*** Opening of Data provided ***

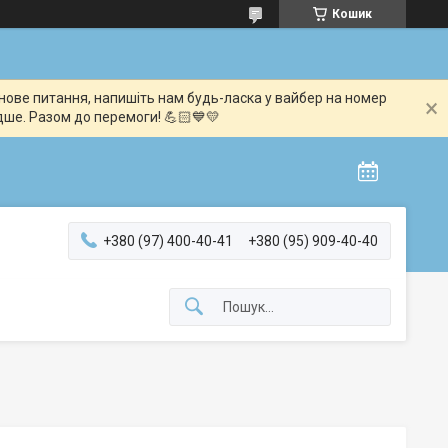
Кошик
мінове питання, напишіть нам будь-ласка у вайбер на номер
дше. Разом до перемоги! 💪🏻💙💛
+380 (97) 400-40-41
+380 (95) 909-40-40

*** Close of Data provided ***

» Exercise aim
Restate word for word the lines from the one holding "мінове питання, напишіть" through the last line of the listing, omitting every earlier line.

» Your response
мінове питання, напишіть нам будь-ласка у вайбер на номер
дше. Разом до перемоги! 💪🏻💙💛
+380 (97) 400-40-41
+380 (95) 909-40-40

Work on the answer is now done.